What you need to do |
Find the line holding "No spam. Unsubscribe at any time." in the entries below. Give it again exactly, along with every line after it up to and including the line holding "Join the Ai Coaching Academy".

Given data |

+ + + + + + +

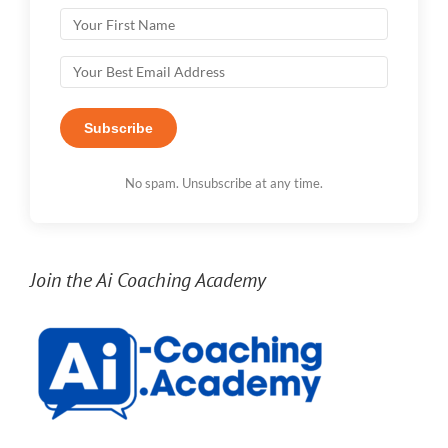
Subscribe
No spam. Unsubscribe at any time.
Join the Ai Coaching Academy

+ + + + + + +

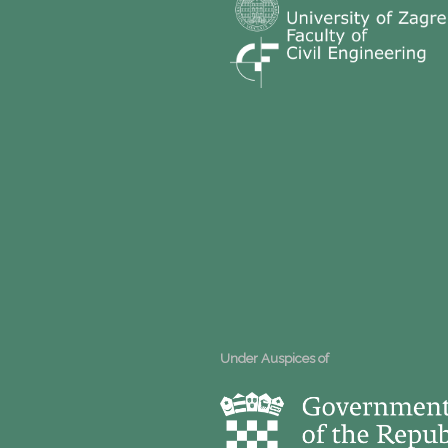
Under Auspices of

+ + + + + + +

Reply to the task |
No spam. Unsubscribe at any time.
Join the Ai Coaching Academy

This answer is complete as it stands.